Successful Hunting: Captain’s Column 10.29.15
By angelamontana

Posted: October 29, 2015

The hunting season in Montana is now in full swing with the opening of the deer and elk rifle season last Saturday. Most of the hunting seasons that we look forward to are now open including waterfowl, upland bird, antelope, pheasant, and now deer and elk. It appears to me that hunters are having some success.

I am sure everybody knows someone that was successful this past weekend. Devin Huntley from Missoula sent me a picture of a nice mule deer he shot on Sunday. This is what Huntley had to say about his hunting experience, “I saw him from about a mile away while on the way back to my truck.  Did a big end-around sneak and Came up over him (where he had been) while he was feeding.  I got a nice rest on a big pile of rocks and shot him at 362 yards. I was by myself so it’s going to be a long afternoon. What a great hunt though!!! Then there was Todd Harrison a friend of mine from Lolo calling me while I worked in my office on Monday suggesting I come out and take a look at his bull elk. “I was high on a ridge when I heard the cow elk chirping right below me so I set up hoping to see one of the two bulls that were bugling when through a window between two trees a nice 6 point stood about 200 yards away” that’s the way Harrison described his hunting experience to me as I admired the elk horns in the bed of his truck. He shot it at 10am on Sunday and it took Harrison and a buddy till 2 in the afternoon Monday to pack his elk out.

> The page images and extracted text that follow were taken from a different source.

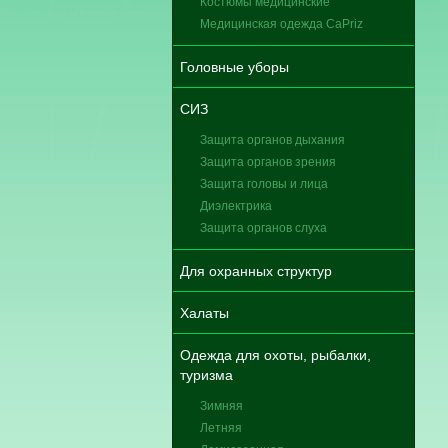
Костюмы медицинские
Медицинская одежда CaPriz
Головные уборы
СИЗ
Защита органов дыхания
Защита органов зрения
Защита головы и лица
Диэлектрика
Защита органов слуха
Для охранных структур
Халаты
Одежда для охоты, рыбалки,
туризма
Зимняя
Летняя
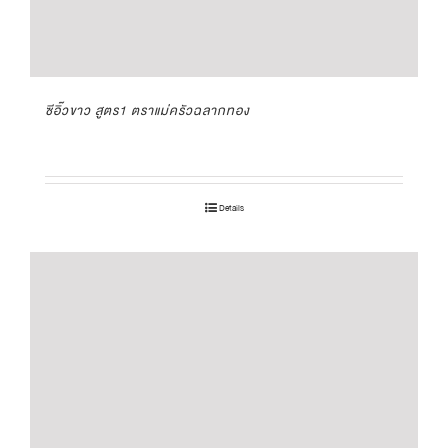
ซีอิ๊วขาว สูตร1 ตราแม่ครัวฉลากทอง
Details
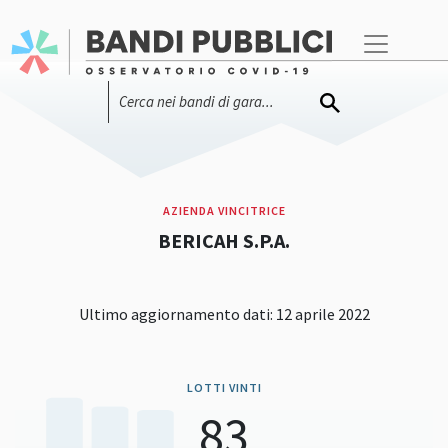
AZIENDA VINCITRICE
BERICAH S.P.A.
Ultimo aggiornamento dati: 12 aprile 2022
LOTTI VINTI
83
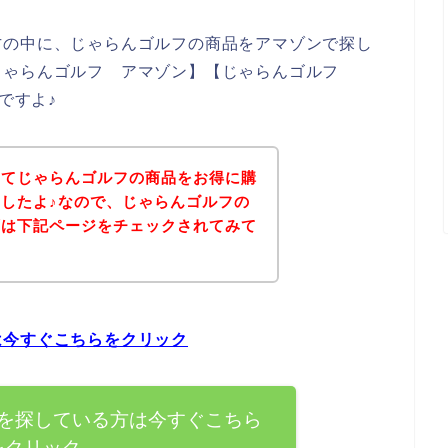
方の中に、じゃらんゴルフの商品をアマゾンで探し
じゃらんゴルフ アマゾン】【じゃらんゴルフ
ですよ♪
いてじゃらんゴルフの商品をお得に購
したよ♪なので、じゃらんゴルフの
ずは下記ページをチェックされてみて
は今すぐこちらをクリック
を探している方は今すぐこちら
をクリック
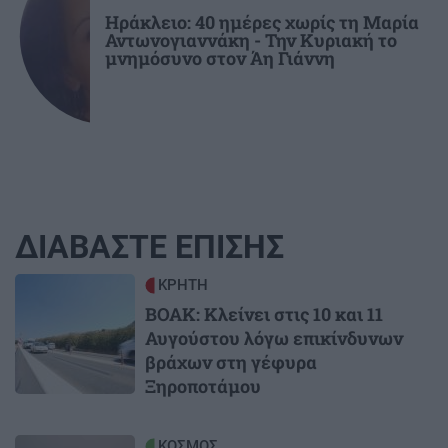
Ηράκλειο: 40 ημέρες χωρίς τη Μαρία
Αντωνογιαννάκη - Την Κυριακή το
μνημόσυνο στον Άη Γιάννη
ΔΙΑΒΑΣΤΕ ΕΠΙΣΗΣ
Image
ΚΡΗΤΗ
ΒΟΑΚ: Κλείνει στις 10 και 11
Αυγούστου λόγω επικίνδυνων
βράχων στη γέφυρα
Ξηροποτάμου
Image
ΚΟΣΜΟΣ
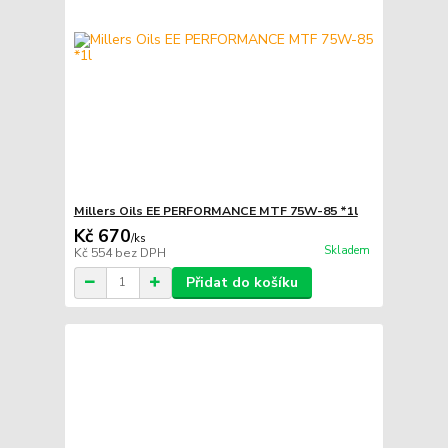
Millers Oils EE PERFORMANCE MTF 75W-85 *1l
Kč 670
/
ks
Skladem
Kč 554
bez DPH
Přidat do košíku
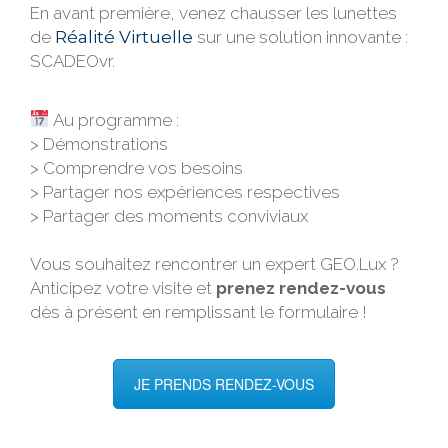
En avant première, venez chausser les lunettes
de
Réalité Virtuelle
sur une solution innovante :
SCADEOvr.
Au programme :
Démonstrations
Comprendre vos besoins
Partager nos expériences respectives
Partager des moments conviviaux
Vous souhaitez rencontrer un expert GEO.Lux ?
Anticipez votre visite et
prenez rendez-vous
dès à présent en remplissant le formulaire !
JE PRENDS RENDEZ-VOUS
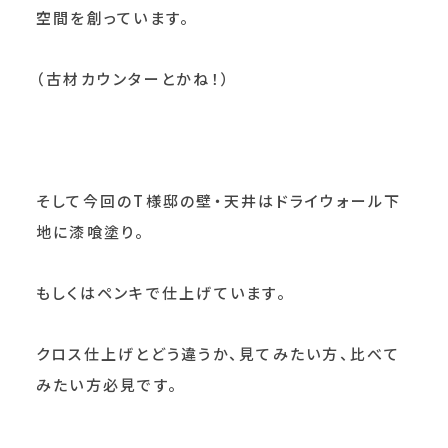
空間を創っています。
（古材カウンターとかね！）
そして今回のT様邸の壁・天井はドライウォール下
地に漆喰塗り。
もしくはペンキで仕上げています。
クロス仕上げとどう違うか、見てみたい方、比べて
みたい方必見です。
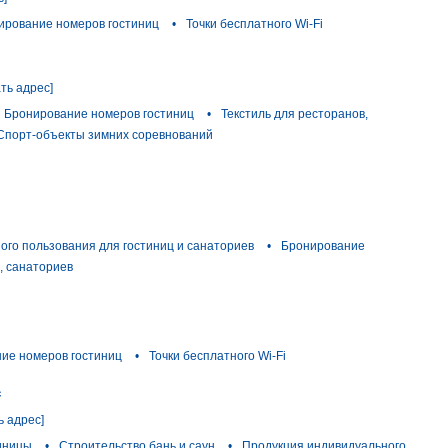
ирование номеров гостиниц
•
Точки бесплатного Wi-Fi
ать адрес]
Бронирование номеров гостиниц
•
Текстиль для ресторанов,
Спорт-объекты зимних соревнований
ого пользования для гостиниц и санаториев
•
Бронирование
, санаториев
ие номеров гостиниц
•
Точки бесплатного Wi-Fi
с
ь адрес]
иницы
•
Строительство бань и саун
•
Продукция индивидуального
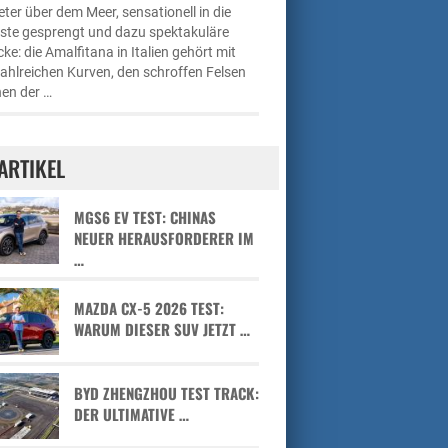
ter über dem Meer, sensationell in die
üste gesprengt und dazu spektakuläre
cke: die Amalfitana in Italien gehört mit
zahlreichen Kurven, den schroffen Felsen
en der …
ARTIKEL
MGS6 EV TEST: CHINAS
NEUER HERAUSFORDERER IM
…
MAZDA CX-5 2026 TEST:
WARUM DIESER SUV JETZT …
BYD ZHENGZHOU TEST TRACK:
DER ULTIMATIVE …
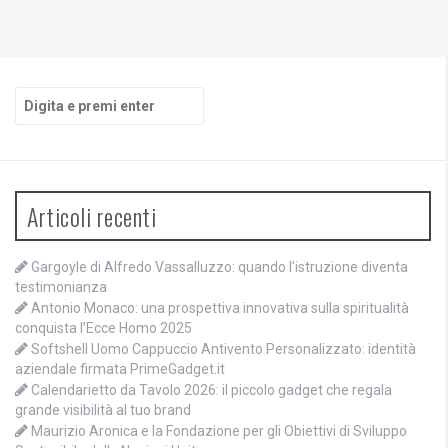
Cerca:
Articoli recenti
Gargoyle di Alfredo Vassalluzzo: quando l’istruzione diventa
testimonianza
Antonio Monaco: una prospettiva innovativa sulla spiritualità
conquista l’Ecce Homo 2025
Softshell Uomo Cappuccio Antivento Personalizzato: identità
aziendale firmata PrimeGadget.it
Calendarietto da Tavolo 2026: il piccolo gadget che regala
grande visibilità al tuo brand
Maurizio Aronica e la Fondazione per gli Obiettivi di Sviluppo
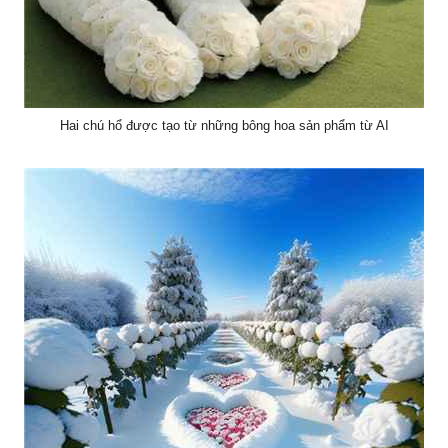
Hai chú hổ được tạo từ những bông hoa sản phẩm từ AI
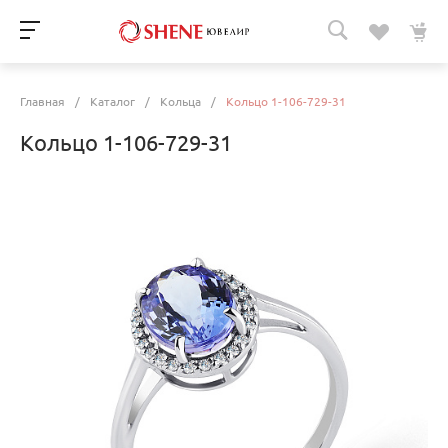
Главная
/
Каталог
/
Кольца
/
Кольцо 1-106-729-31
Кольцо 1-106-729-31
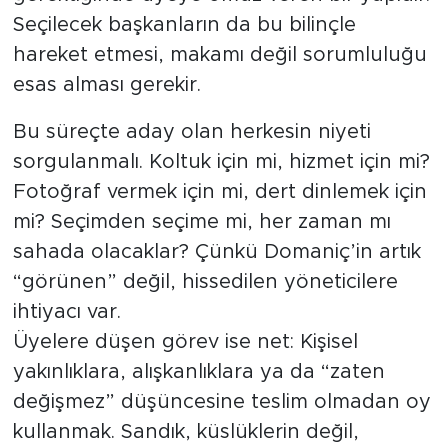
Seçilecek başkanların da bu bilinçle
hareket etmesi, makamı değil sorumluluğu
esas alması gerekir.
Bu süreçte aday olan herkesin niyeti
sorgulanmalı. Koltuk için mi, hizmet için mi?
Fotoğraf vermek için mi, dert dinlemek için
mi? Seçimden seçime mi, her zaman mı
sahada olacaklar? Çünkü Domaniç’in artık
“görünen” değil, hissedilen yöneticilere
ihtiyacı var.
Üyelere düşen görev ise net: Kişisel
yakınlıklara, alışkanlıklara ya da “zaten
değişmez” düşüncesine teslim olmadan oy
kullanmak. Sandık, küslüklerin değil,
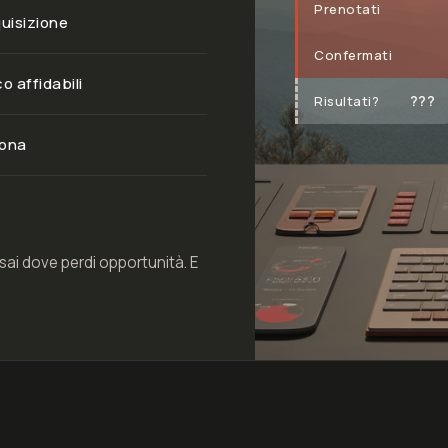
Prenotati
quisizione
Confermati
co affidabili
???
Risultati?
dona
ai dove perdi opportunità. E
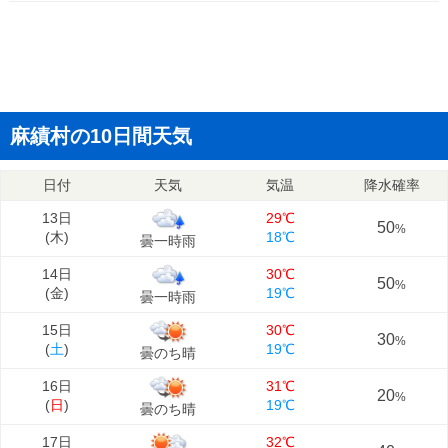
麻績村の10日間天気
日付
天気
気温
降水確率
13日
29℃
50
%
(
木
)
18℃
曇一時雨
14日
30℃
50
%
(
金
)
19℃
曇一時雨
15日
30℃
30
%
(
土
)
19℃
曇のち晴
16日
31℃
20
%
(
日
)
19℃
曇のち晴
17日
32℃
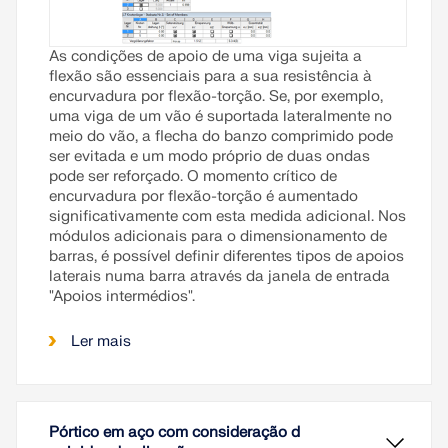
As condições de apoio de uma viga sujeita a
flexão são essenciais para a sua resistência à
encurvadura por flexão-torção. Se, por exemplo,
uma viga de um vão é suportada lateralmente no
meio do vão, a flecha do banzo comprimido pode
ser evitada e um modo próprio de duas ondas
pode ser reforçado. O momento crítico de
encurvadura por flexão-torção é aumentado
significativamente com esta medida adicional. Nos
módulos adicionais para o dimensionamento de
barras, é possível definir diferentes tipos de apoios
laterais numa barra através da janela de entrada
"Apoios intermédios".
Ler mais
Pórtico em aço com consideração d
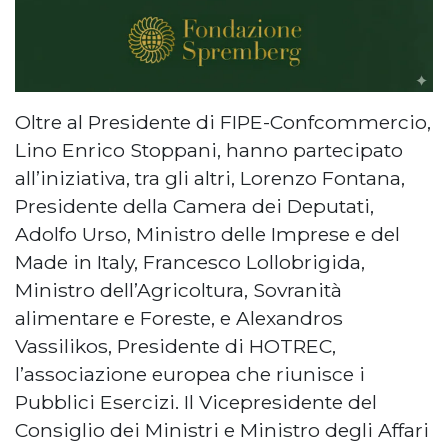
Oltre al Presidente di FIPE-Confcommercio,
Lino Enrico Stoppani, hanno partecipato
all’iniziativa, tra gli altri, Lorenzo Fontana,
Presidente della Camera dei Deputati,
Adolfo Urso, Ministro delle Imprese e del
Made in Italy, Francesco Lollobrigida,
Ministro dell’Agricoltura, Sovranità
alimentare e Foreste, e Alexandros
Vassilikos, Presidente di HOTREC,
l’associazione europea che riunisce i
Pubblici Esercizi. Il Vicepresidente del
Consiglio dei Ministri e Ministro degli Affari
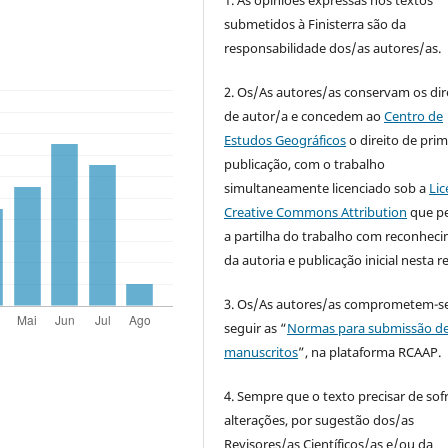
submetidos à Finisterra são da
responsabilidade dos/as autores/as.
2. Os/As autores/as conservam os dir
de autor/a e concedem ao
Centro de
Estudos Geográficos
o direito de prim
publicação, com o trabalho
simultaneamente licenciado sob a
Lic
Creative Commons Attribution
que p
a partilha do trabalho com reconhec
da autoria e publicação inicial nesta re
3. Os/As autores/as comprometem-se
seguir as “
Normas para submissão d
manuscritos
”, na plataforma RCAAP.
4. Sempre que o texto precisar de sof
alterações, por sugestão dos/as
Revisores/as Científicos/as e/ou da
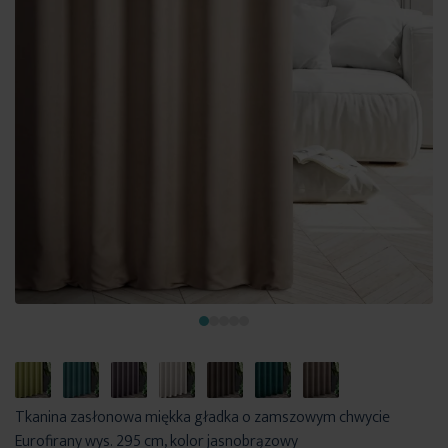
Tkanina zasłonowa miękka gładka o zamszowym chwycie
Eurofirany wys. 295 cm, kolor jasnobrązowy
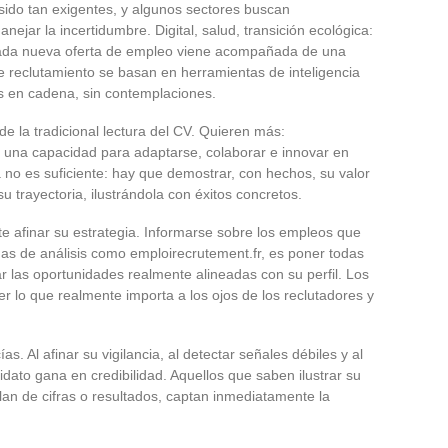
ido tan exigentes, y algunos sectores buscan
jar la incertidumbre. Digital, salud, transición ecológica:
y cada nueva oferta de empleo viene acompañada de una
e reclutamiento se basan en herramientas de inteligencia
uras en cadena, sin contemplaciones.
de la tradicional lectura del CV. Quieren más:
 una capacidad para adaptarse, colaborar e innovar en
no es suficiente: hay que demostrar, con hechos, su valor
u trayectoria, ilustrándola con éxitos concretos.
e afinar su estrategia. Informarse sobre los empleos que
as de análisis como emploirecrutement.fr, es poner todas
ar las oportunidades realmente alineadas con su perfil. Los
 lo que realmente importa a los ojos de los reclutadores y
as. Al afinar su vigilancia, al detectar señales débiles y al
idato gana en credibilidad. Aquellos que saben ilustrar su
lan de cifras o resultados, captan inmediatamente la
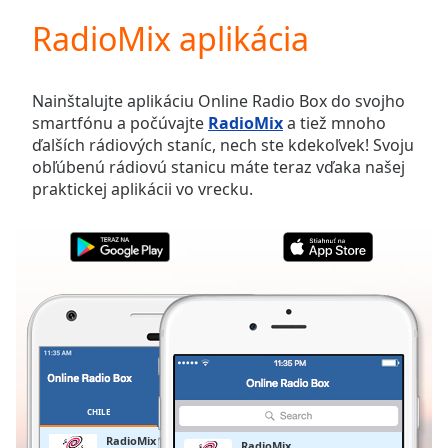
loading.
RadioMix aplikácia
Play
Video
Play
Skip
Nainštalujte aplikáciu Online Radio Box do svojho
Backward
smartfónu a počúvajte
RadioMix
a tiež mnoho
Skip
ďalších rádiových staníc, nech ste kdekoľvek! Svoju
Forward
obľúbenú rádiovú stanicu máte teraz vďaka našej
Mute
praktickej aplikácii vo vrecku.
Current
Time
0:00
/
Duration
-:-
Loaded
:
0.00%
Stream
Type
LIVE
Seek to
live,
currently
CHILE
OBĽÚBENÉ
behind
live
LIVE
RadioMix
RadioMix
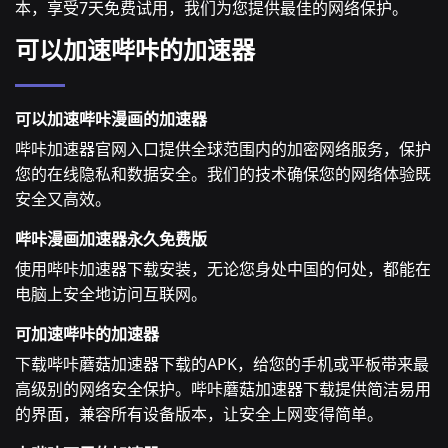
本，享受7天免费试用，我们为您提供最佳的网络保护。
可以加速哔咔的加速器
可以加速哔咔漫画的加速器
哔咔加速器官网入口提供全球范围内的加密网络服务，保护
您的在线隐私和数据安全。我们的技术确保您的网络体验既
安全又高效。
哔咔漫画加速器永久免费版
使用哔咔加速器下载安装，无论您身处中国的何处，都能在
电脑上安全地访问互联网。
可加速哔咔的加速器
下载哔咔蘑菇加速器下载的APK，给您的手机或平板带来最
高级别的网络安全保护。哔咔蘑菇加速器下载提供简洁易用
的界面，兼容所有设备版本，让安全上网变得简单。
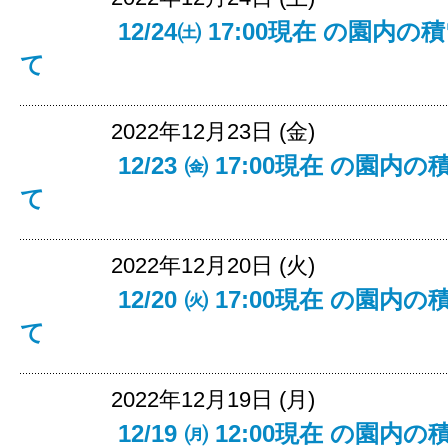
12/24㈯ 17:00現在 の園
て
2022年12月23日 (金)
12/23 ㈮ 17:00現在 の
て
2022年12月20日 (火)
12/20 ㈫ 17:00現在 の
て
2022年12月19日 (月)
12/19 ㈪ 12:00現在 の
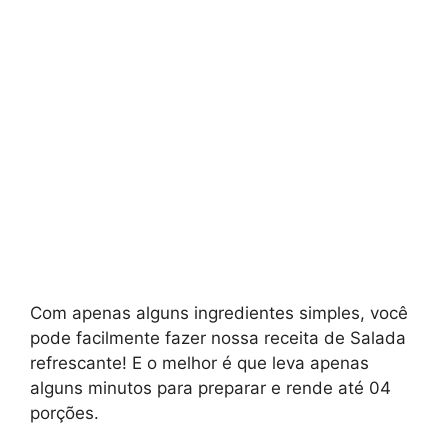
Com apenas alguns ingredientes simples, você
pode facilmente fazer nossa receita de Salada
refrescante! E o melhor é que leva apenas
alguns minutos para preparar e rende até 04
porções.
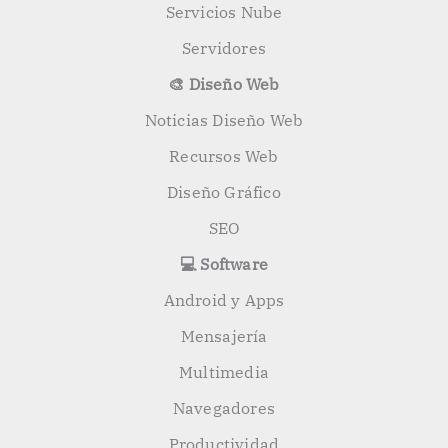
Servicios Nube
Servidores
🎨 Diseño Web
Noticias Diseño Web
Recursos Web
Diseño Gráfico
SEO
💻 Software
Android y Apps
Mensajería
Multimedia
Navegadores
Productividad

The rest of the state saw increased hunter activity as well as success rate on both deer and elk.  Throughout south central Montana, the number of hunters who stopped at Montana Fish, Wildlife and Parks’ four check stations was up and the percentage of hunters with harvested game was up overall. In southwest Montana FWP reported that harvest numbers were up over last year at the check stations operated in Cameron, at the mouth of the Gallatin Canyon, in Divide, in Silver City, and in Mill Creek although some stations saw a decrease in hunter numbers. A check station operated in the area east of Townsend recorded the most hunters of any Region 3 check station with 749. And of those 749 hunters, over 15-percent successfully harvested a deer or an elk. The check stations which monitor the Upper Big Hole – Divide and Mill Creek – checked in 58 elk. 704 hunters came through the Silver City check station.

Area Biologist Jenny Sika reported 5 white-tailed deer, 7 mule deer, and 27 elk taken in surrounding hunting districts leading to a nearly 6-percent harvest success rate – on par with prior years. On the Rocky Mountain Front fewer elk and mule deer were taken compared to the past five years. At the six northwest Montana check stations, a total of 3,210   hunters checked 158 white-tailed deer (102 of these were bucks), 18 mule deer, and 23 elk for a 6.2 percent rate of hunters with big game. The harvest rate was the same as last year. In Western Montana the tallies through the Darby check station were remarkably similar to last year’s counts.  FWP checked 1,050 hunters, 63 elk, 14 white-tailed deer and 10 mule deer.